Once the transplanted stem cells engraft, or acclimate and start to multiply, in the patient’s bone marrow, all the red blood cells generated from them in the long-term should have the same genetic editing.

“There’s no way to reverse that edit, and there’s no way to change the expression pattern of fetal hemoglobin after that edit has been made,” the scientist explained. “And that’s reflected in all of the laboratory data and the clinical efficacy that we see. It’s all very consistent and durable.”

“Casgevy was really designed and built as a one time definitive treatment,” Hobbs added.

Despite the therapy’s high list price, Hobbs believes the one-time treatment still offers value for SCD patients and their families.

In addition to freeing patients from the painful VOCs that “dominate their lives,” Casgevy in the long run might also cost less.

“The lifetime cost of care of managing … both the acute events [VOCs] and the organ damage that results from it is approximately $4 to $6 million per patient over their lifetime,” Hobbs said.

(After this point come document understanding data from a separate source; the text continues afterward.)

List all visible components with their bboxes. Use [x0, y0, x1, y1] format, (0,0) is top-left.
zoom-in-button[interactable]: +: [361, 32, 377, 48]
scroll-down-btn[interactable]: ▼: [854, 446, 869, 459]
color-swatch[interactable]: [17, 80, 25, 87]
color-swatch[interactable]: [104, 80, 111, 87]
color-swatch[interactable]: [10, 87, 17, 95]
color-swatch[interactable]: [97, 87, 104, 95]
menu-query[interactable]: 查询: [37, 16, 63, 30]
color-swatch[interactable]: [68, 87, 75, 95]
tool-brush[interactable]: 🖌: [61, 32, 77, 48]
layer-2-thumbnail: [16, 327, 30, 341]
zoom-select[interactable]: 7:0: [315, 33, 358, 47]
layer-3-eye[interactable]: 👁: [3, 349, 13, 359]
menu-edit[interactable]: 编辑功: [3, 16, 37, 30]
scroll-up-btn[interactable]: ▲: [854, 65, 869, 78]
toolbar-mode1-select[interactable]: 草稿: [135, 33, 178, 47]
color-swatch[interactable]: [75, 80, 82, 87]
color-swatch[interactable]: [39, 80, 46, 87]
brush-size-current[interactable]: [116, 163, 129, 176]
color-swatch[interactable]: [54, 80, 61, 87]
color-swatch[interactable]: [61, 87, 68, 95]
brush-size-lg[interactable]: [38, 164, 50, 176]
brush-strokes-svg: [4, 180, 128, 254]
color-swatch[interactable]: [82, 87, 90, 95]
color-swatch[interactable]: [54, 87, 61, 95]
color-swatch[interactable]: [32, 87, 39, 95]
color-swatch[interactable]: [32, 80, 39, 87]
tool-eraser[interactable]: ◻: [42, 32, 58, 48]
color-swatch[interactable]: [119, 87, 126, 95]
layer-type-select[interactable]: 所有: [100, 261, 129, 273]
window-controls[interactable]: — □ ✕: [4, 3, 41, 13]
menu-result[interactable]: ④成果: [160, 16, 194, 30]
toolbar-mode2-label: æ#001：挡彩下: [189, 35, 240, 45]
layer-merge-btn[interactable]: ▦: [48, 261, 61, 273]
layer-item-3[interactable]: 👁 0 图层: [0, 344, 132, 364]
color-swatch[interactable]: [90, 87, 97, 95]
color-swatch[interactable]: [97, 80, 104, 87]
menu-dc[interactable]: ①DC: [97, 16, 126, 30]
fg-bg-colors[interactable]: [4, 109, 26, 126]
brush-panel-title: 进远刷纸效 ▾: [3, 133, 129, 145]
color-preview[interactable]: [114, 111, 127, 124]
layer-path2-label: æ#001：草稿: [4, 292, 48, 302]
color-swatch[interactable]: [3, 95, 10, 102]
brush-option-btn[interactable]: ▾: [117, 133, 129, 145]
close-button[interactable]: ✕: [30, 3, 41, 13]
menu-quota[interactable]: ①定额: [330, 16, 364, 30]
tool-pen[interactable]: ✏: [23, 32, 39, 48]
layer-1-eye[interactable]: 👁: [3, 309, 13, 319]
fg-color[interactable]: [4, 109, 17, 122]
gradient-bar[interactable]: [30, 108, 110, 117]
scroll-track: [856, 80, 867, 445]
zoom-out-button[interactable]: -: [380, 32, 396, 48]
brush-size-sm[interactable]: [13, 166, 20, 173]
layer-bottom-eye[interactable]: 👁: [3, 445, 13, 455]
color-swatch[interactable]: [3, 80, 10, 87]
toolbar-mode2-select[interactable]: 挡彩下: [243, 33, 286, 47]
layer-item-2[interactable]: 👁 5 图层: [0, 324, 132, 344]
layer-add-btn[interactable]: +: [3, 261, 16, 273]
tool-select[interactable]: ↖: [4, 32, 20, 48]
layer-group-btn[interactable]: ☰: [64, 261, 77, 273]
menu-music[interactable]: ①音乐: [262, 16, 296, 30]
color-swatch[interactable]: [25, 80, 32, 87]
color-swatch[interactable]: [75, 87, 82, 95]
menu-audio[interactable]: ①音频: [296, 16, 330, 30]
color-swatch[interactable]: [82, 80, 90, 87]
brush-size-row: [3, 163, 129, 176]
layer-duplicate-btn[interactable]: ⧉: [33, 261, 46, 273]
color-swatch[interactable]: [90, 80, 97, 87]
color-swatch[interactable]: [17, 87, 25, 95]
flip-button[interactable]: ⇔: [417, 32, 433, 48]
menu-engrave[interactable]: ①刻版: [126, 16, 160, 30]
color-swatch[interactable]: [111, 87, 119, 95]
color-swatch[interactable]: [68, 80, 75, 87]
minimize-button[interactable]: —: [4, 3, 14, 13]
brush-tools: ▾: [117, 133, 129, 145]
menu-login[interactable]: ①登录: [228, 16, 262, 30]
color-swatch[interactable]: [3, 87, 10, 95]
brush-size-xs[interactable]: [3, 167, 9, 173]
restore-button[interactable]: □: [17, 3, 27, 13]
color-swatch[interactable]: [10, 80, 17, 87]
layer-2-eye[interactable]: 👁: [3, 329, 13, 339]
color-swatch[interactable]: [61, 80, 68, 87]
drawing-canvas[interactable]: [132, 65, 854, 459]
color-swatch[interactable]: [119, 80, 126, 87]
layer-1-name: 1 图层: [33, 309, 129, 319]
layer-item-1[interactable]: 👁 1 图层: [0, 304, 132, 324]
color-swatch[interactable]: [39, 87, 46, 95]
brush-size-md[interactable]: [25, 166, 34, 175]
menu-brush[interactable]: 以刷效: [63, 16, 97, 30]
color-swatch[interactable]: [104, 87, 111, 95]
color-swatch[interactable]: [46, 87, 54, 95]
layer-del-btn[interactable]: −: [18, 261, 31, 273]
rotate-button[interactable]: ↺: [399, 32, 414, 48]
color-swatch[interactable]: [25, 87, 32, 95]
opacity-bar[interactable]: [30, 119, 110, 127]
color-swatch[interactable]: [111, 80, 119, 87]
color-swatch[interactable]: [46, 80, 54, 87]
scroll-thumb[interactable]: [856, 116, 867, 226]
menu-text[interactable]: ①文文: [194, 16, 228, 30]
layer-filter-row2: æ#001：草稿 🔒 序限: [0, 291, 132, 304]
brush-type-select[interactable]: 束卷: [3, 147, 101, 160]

“On both a human level and a financial level, there’s incredible value for cash for people living with sickle cell disease,” he said.

Vertex working on more tolerable conditioning agent for Casgevy

Prior to receiving Casgevy, patients must undergo a conditioning regimen to eliminate unhealthy blood stem cells and make room for the new edited ones. This involves receiving high-dose chemotherapy with an agent called busulfan.

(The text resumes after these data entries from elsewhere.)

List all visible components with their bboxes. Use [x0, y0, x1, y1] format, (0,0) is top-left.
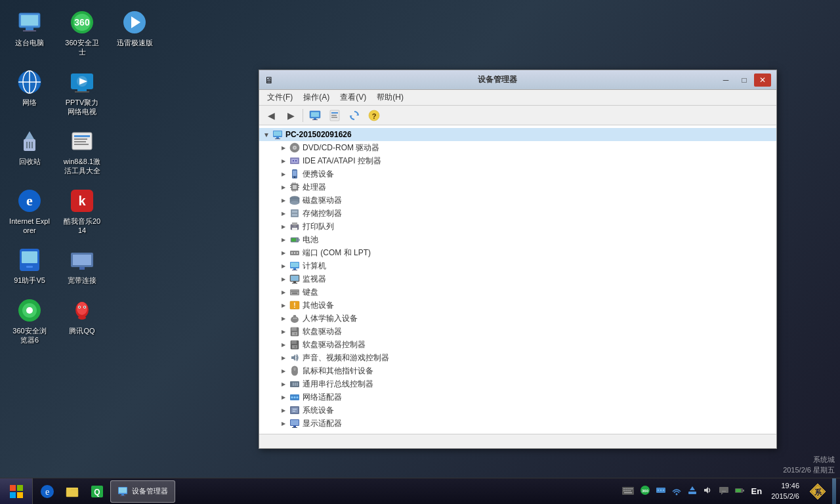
- desktop-icon-this-pc[interactable]: 这台电脑: [7, 7, 52, 60]
- taskbar-explorer-icon[interactable]: [60, 480, 84, 503]
- tree-item-print[interactable]: ▶ 打印队列: [259, 220, 776, 233]
- svg-text:?: ?: [372, 112, 377, 120]
- tree-item-network-adapter[interactable]: ▶ 网络适配器: [259, 390, 776, 404]
- tree-item-computer[interactable]: ▶ 计算机: [259, 259, 776, 272]
- svg-rect-191: [743, 490, 744, 492]
- desktop-icon-360safe[interactable]: 360 360安全卫士: [59, 7, 105, 60]
- tray-speaker-icon[interactable]: [702, 484, 715, 499]
- desktop-icon-win881[interactable]: win8&8.1激活工具大全: [59, 125, 105, 178]
- svg-rect-136: [293, 383, 294, 386]
- taskbar-devmgr[interactable]: 设备管理器: [110, 480, 175, 503]
- taskbar-app3-icon[interactable]: Q: [85, 480, 109, 503]
- svg-rect-168: [625, 488, 627, 490]
- tree-item-monitor[interactable]: ▶ 监视器: [259, 272, 776, 285]
- svg-rect-114: [297, 291, 299, 292]
- svg-rect-103: [293, 268, 296, 270]
- tray-msg-icon[interactable]: ...: [717, 484, 730, 499]
- show-desktop-button[interactable]: [832, 478, 836, 504]
- tree-item-dvd[interactable]: ▶ DVD/CD-ROM 驱动器: [259, 141, 776, 154]
- svg-rect-100: [297, 252, 298, 254]
- tray-language[interactable]: En: [749, 486, 765, 496]
- svg-rect-68: [291, 159, 298, 163]
- tree-item-other[interactable]: ▶ ! 其他设备: [259, 299, 776, 312]
- tray-download-icon[interactable]: [686, 484, 699, 499]
- tree-item-battery[interactable]: ▶ 电池: [259, 233, 776, 246]
- svg-rect-154: [17, 492, 23, 498]
- svg-point-45: [79, 306, 80, 308]
- desktop-icon-recycle[interactable]: 回收站: [7, 125, 52, 178]
- tree-item-serial[interactable]: ▶ 通用串行总线控制器: [259, 377, 776, 390]
- tree-item-keyboard[interactable]: ▶ 键盘: [259, 285, 776, 299]
- tray-clock[interactable]: 19:46 2015/2/6: [767, 481, 803, 501]
- tree-root-node[interactable]: ▼ PC-201502091626: [259, 128, 776, 141]
- tree-item-processor[interactable]: ▶ 处理器: [259, 180, 776, 194]
- close-button[interactable]: ✕: [754, 74, 771, 87]
- menu-view[interactable]: 查看(V): [335, 91, 371, 104]
- tray-battery-icon[interactable]: [733, 484, 746, 499]
- svg-point-129: [295, 346, 297, 348]
- tray-keyboard-icon[interactable]: [620, 482, 636, 500]
- tree-item-system[interactable]: ▶ 系统设备: [259, 404, 776, 417]
- svg-rect-63: [275, 138, 280, 139]
- minimize-button[interactable]: ─: [717, 74, 734, 87]
- svg-rect-87: [291, 209, 299, 217]
- taskbar-devmgr-label: 设备管理器: [132, 486, 168, 496]
- tree-item-disk[interactable]: ▶ 磁盘驱动器: [259, 194, 776, 207]
- tree-item-storage[interactable]: ▶ 存储控制器: [259, 207, 776, 220]
- desktop-icon-kuwo[interactable]: k 酷我音乐2014: [59, 185, 105, 238]
- svg-point-40: [26, 307, 33, 314]
- svg-point-121: [295, 318, 297, 319]
- svg-rect-104: [292, 270, 297, 270]
- desktop-icon-broadband[interactable]: 宽带连接: [59, 244, 105, 287]
- tree-item-hid[interactable]: ▶ 人体学输入设备: [259, 312, 776, 325]
- svg-rect-145: [293, 409, 297, 410]
- svg-rect-144: [291, 408, 298, 413]
- desktop-icon-91zhushou[interactable]: 91助手V5: [7, 244, 52, 287]
- help-button[interactable]: ?: [365, 107, 383, 124]
- forward-button[interactable]: ▶: [282, 107, 300, 124]
- tree-item-mouse[interactable]: ▶ 鼠标和其他指针设备: [259, 364, 776, 377]
- taskbar-ie-icon[interactable]: e: [35, 480, 59, 503]
- menu-action[interactable]: 操作(A): [298, 91, 335, 104]
- device-tree[interactable]: ▼ PC-201502091626 ▶: [259, 125, 776, 434]
- recycle-label: 回收站: [19, 157, 41, 166]
- svg-rect-174: [627, 490, 629, 492]
- desktop-icon-ie[interactable]: e Internet Explorer: [7, 185, 52, 238]
- tray-360-icon[interactable]: 360: [639, 484, 652, 499]
- desktop-icon-xunlei[interactable]: 迅雷极速版: [112, 7, 158, 60]
- svg-rect-113: [295, 291, 297, 292]
- show-device-button[interactable]: [306, 107, 324, 124]
- svg-rect-151: [10, 485, 16, 491]
- menu-file[interactable]: 文件(F): [262, 91, 298, 104]
- win881-label: win8&8.1激活工具大全: [62, 157, 102, 176]
- tree-item-sound[interactable]: ▶ 声音、视频和游戏控制器: [259, 351, 776, 364]
- svg-rect-106: [291, 276, 299, 281]
- maximize-button[interactable]: □: [736, 74, 753, 87]
- desktop-icon-360browser[interactable]: 360安全浏览器6: [7, 295, 52, 348]
- svg-rect-96: [291, 238, 296, 242]
- tray-wireless-icon[interactable]: [670, 484, 683, 499]
- desktop-icon-pptv[interactable]: PPTV聚力 网络电视: [59, 66, 105, 119]
- tree-item-display[interactable]: ▶ 显示适配器: [259, 417, 776, 430]
- tree-item-portable[interactable]: ▶ 便携设备: [259, 167, 776, 180]
- back-button[interactable]: ◀: [262, 107, 280, 124]
- start-button[interactable]: [0, 478, 33, 504]
- properties-button[interactable]: [326, 107, 344, 124]
- tree-item-floppy-ctrl[interactable]: ▶ 软盘驱动器控制器: [259, 338, 776, 351]
- tree-item-port[interactable]: ▶ 端口 (COM 和 LPT): [259, 246, 776, 259]
- menu-help[interactable]: 帮助(H): [371, 91, 409, 104]
- svg-rect-149: [293, 426, 296, 427]
- svg-rect-158: [66, 490, 78, 497]
- svg-point-183: [675, 494, 677, 495]
- svg-rect-170: [629, 488, 631, 490]
- svg-marker-185: [690, 486, 695, 490]
- tree-item-ide[interactable]: ▶ IDE ATA/ATAPI 控制器: [259, 154, 776, 167]
- update-button[interactable]: [345, 107, 364, 124]
- tray-notification-area: 系: [806, 482, 830, 501]
- tray-network2-icon[interactable]: [654, 484, 667, 499]
- tree-item-floppy[interactable]: ▶ 软盘驱动器: [259, 325, 776, 338]
- desktop-icon-network[interactable]: 网络: [7, 66, 52, 119]
- desktop-icon-qq[interactable]: 腾讯QQ: [59, 295, 105, 348]
- pptv-label: PPTV聚力 网络电视: [62, 98, 102, 117]
- 360safe-icon: 360: [69, 9, 95, 35]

Some of the most common side effects observed in CLIMB-121, including gastrointestinal problems and low blood cell counts, are consistent with the known safety profile of busulfan. Importantly, Hobbs noted that there have been no serious adverse events associated with Casgevy itself in the clinical trial thus far.

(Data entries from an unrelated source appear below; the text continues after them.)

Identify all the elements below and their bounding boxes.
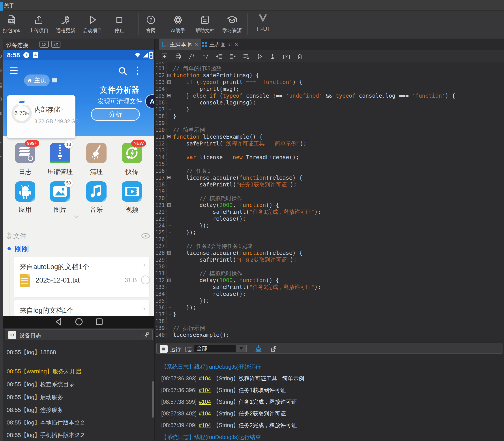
file-size: 31 B (125, 277, 137, 284)
log-ref-link[interactable]: #104 (199, 375, 211, 381)
menu-about[interactable]: 关于 (4, 2, 14, 9)
fold-gutter (167, 99, 173, 106)
edtool-test-flask[interactable] (268, 52, 278, 61)
fold-collapse-icon[interactable] (168, 204, 171, 207)
toolbar-upload-project[interactable]: 上传项目 (25, 14, 52, 34)
toolbar-remote-update[interactable]: 远程更新 (52, 14, 79, 34)
line-number: 116 (155, 168, 167, 174)
nav-recents-button[interactable] (95, 317, 103, 326)
popout-icon[interactable] (143, 332, 149, 338)
app-image[interactable]: 59图片 (47, 181, 73, 214)
edtool-new-file[interactable] (159, 52, 170, 61)
nav-home-button[interactable] (75, 317, 83, 326)
analyze-button[interactable]: 分析 (91, 108, 140, 121)
edtool-format-code[interactable] (241, 52, 252, 61)
toolbar-official-site[interactable]: ?官网 (137, 14, 165, 34)
zoom-2x-button[interactable]: 2X (51, 41, 60, 47)
edtool-indent[interactable] (227, 52, 238, 61)
fold-gutter[interactable] (167, 133, 173, 140)
fold-gutter[interactable] (167, 250, 173, 256)
strip-icon-2[interactable]: ▤ (0, 81, 3, 88)
log-filter-select[interactable]: 全部 (194, 345, 236, 352)
home-tab[interactable]: 主页 (24, 75, 50, 86)
select-arrow-button[interactable] (236, 345, 247, 352)
log-ref-link[interactable]: #104 (199, 422, 211, 428)
fold-gutter[interactable] (167, 79, 173, 85)
code-editor[interactable]: 100101// 简单的打印函数102function safePrintl(m… (155, 62, 504, 379)
device-screen-mirror[interactable]: 8:58 i A 主页 (3, 50, 154, 328)
toolbar-help-docs[interactable]: 帮助文档 (191, 14, 218, 34)
edtool-run[interactable] (254, 52, 265, 61)
app-android[interactable]: 应用 (12, 181, 38, 214)
floating-assistant-avatar[interactable]: A (145, 94, 154, 109)
tab-main-script[interactable]: 主脚本.js ✕ (159, 39, 202, 50)
line-number: 138 (155, 318, 167, 324)
fold-gutter[interactable] (167, 92, 173, 99)
popout-icon[interactable] (270, 346, 277, 353)
zoom-1x-button[interactable]: 1X (39, 41, 49, 47)
fold-collapse-icon[interactable] (168, 80, 171, 84)
fold-collapse-icon[interactable] (168, 176, 171, 179)
toolbar-learning[interactable]: 学习资源 (218, 14, 246, 34)
fold-collapse-icon[interactable] (168, 251, 171, 254)
log-ref-link[interactable]: #104 (199, 410, 211, 417)
storage-card[interactable]: 6.73% 内部存储 › 3.32 GB / 49.32 GB (7, 95, 75, 138)
toolbar-ai-assistant[interactable]: AI助手 (164, 14, 192, 34)
file-select-radio[interactable] (141, 275, 150, 284)
kebab-menu-icon[interactable] (137, 66, 138, 75)
fold-gutter[interactable] (167, 174, 173, 181)
fold-collapse-icon[interactable] (168, 279, 171, 282)
edtool-clear-trash[interactable] (295, 52, 305, 61)
tab-main-ui[interactable]: 主界面.ui ✕ (199, 39, 241, 50)
new-file-group-card[interactable]: 来自log的文档1个› (14, 300, 149, 316)
app-video[interactable]: 视频 (119, 181, 145, 214)
clear-log-broom-icon[interactable] (254, 345, 263, 353)
fold-collapse-icon[interactable] (168, 94, 171, 97)
strip-icon-4[interactable]: ≡ (0, 110, 3, 117)
strip-icon-5[interactable]: ≡ (0, 125, 3, 131)
device-log-list[interactable]: 08:55【log】1886808:55【warning】服务未开启08:55【… (3, 341, 154, 441)
edtool-outdent[interactable] (214, 52, 224, 61)
fold-gutter[interactable] (167, 202, 173, 208)
hui-logo-icon (249, 14, 277, 23)
code-line-105: 105 } else if (typeof console !== 'undef… (155, 92, 504, 99)
fold-collapse-icon[interactable] (168, 74, 171, 77)
line-number: 105 (155, 93, 167, 99)
code-line-103: 103 if (typeof printl === 'function') { (155, 79, 504, 85)
strip-icon-0[interactable]: ↻ (0, 53, 3, 60)
edtool-print[interactable] (173, 52, 184, 61)
eye-icon[interactable] (141, 233, 150, 239)
strip-icon-7[interactable]: ⌐ (0, 153, 3, 160)
device-log-header[interactable]: ⚙ 设备日志 (5, 329, 153, 340)
fold-gutter[interactable] (167, 72, 173, 79)
toolbar-stop[interactable]: 停止 (106, 14, 133, 34)
edtool-comment-open[interactable]: /* (187, 52, 197, 61)
close-icon[interactable]: ✕ (194, 42, 198, 47)
line-number: 123 (155, 216, 167, 222)
file-name[interactable]: 2025-12-01.txt (35, 276, 80, 284)
ai-assistant-icon (164, 14, 192, 26)
fold-gutter[interactable] (167, 277, 173, 284)
new-file-group-card[interactable]: 来自autoLog的文档1个›2025-12-01.txt31 B (14, 257, 149, 297)
search-icon[interactable] (118, 66, 128, 76)
chevron-down-icon[interactable] (73, 214, 79, 220)
app-transfer[interactable]: NEW快传 (119, 143, 145, 176)
app-zip[interactable]: 13压缩管理 (47, 143, 73, 176)
close-icon[interactable]: ✕ (234, 42, 238, 47)
nav-back-button[interactable] (54, 317, 62, 326)
hamburger-menu-icon[interactable] (10, 67, 18, 75)
toolbar-package-apk[interactable]: APK打包apk (0, 14, 25, 34)
app-music[interactable]: 音乐 (83, 181, 110, 214)
app-clean[interactable]: 清理 (83, 143, 110, 176)
log-ref-link[interactable]: #104 (199, 399, 211, 405)
app-log[interactable]: 999+日志 (12, 143, 38, 176)
strip-icon-3[interactable]: ⊙ (0, 96, 3, 103)
log-ref-link[interactable]: #104 (199, 387, 211, 393)
fold-collapse-icon[interactable] (168, 135, 171, 138)
strip-icon-6[interactable]: ⌁ (0, 139, 3, 146)
edtool-comment-close[interactable]: */ (200, 52, 211, 61)
device-log-scrollbar[interactable] (152, 381, 154, 418)
edtool-variables[interactable]: [x] (281, 52, 292, 61)
strip-icon-1[interactable]: ⚙ (0, 67, 3, 74)
toolbar-run-project[interactable]: 启动项目 (79, 14, 106, 34)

As such, Vertex has been working on developing a more tolerable conditioning agent. Beyond easing the side effects for currently eligible patients, the researcher emphasized that such an agent could help to make Casgevy available to more people.

“Some patients don’t have organ function that is sufficient to allow them to receive busulfan,” Hobbs noted, adding that a gentler conditioning agent might allow Casgevy to be used in patients who are now excluded from receiving the therapy because their disease is too advanced.

Part of what makes the availability of gene therapies for SCD so exciting for Hobbs, himself a hematologist, is that patients now have a choice of treatments that can directly target the underlying cause of their disease — something they never had before.

“This is a really exciting time for sickle cell disease, and I’m trying to restrain my enthusiasm about this. … I worked in the clinic for many years where I had very little treatment options to even talk about with patients,” Hobbs said.

Prior to Casgevy and Lyfgenia’s approvals, an allogeneic stem cell transplant had been the only potentially curative option for sickle cell patients. In this type of treatment, a patient receives hematopoietic stem cells, the blood cell precursors, from a healthy donor.

This procedure also works to repopulate the blood with healthy red blood cells, but comes with the risk that a patient may develop an immune response against the transplanted cells. That potentially can lead to transplant rejection, loss over time, and other complications. Because gene therapies like Casgevy and Lyfgenia use a patient’s own cells, these harmful consequences may be more easily avoided.

“I think one of the really exciting things … about Casgevy now is that patients have options to think about different types of modalities that may be best for them, whether that’s an allogeneic transplant or a genetic therapy,” Hobbs said.

“This moment in time is so important for patients and families and what it represents to them,” he added.

The impact of Casgevy’s approval also extends beyond SCD, according to the scientist.

“It opens the door for this type of therapy for many other diseases as well. … We can now envision this type of opportunity for other rare genetic diseases,” Hobbs said.

“So it has a lot of meaning, I think … on many different levels,” he said.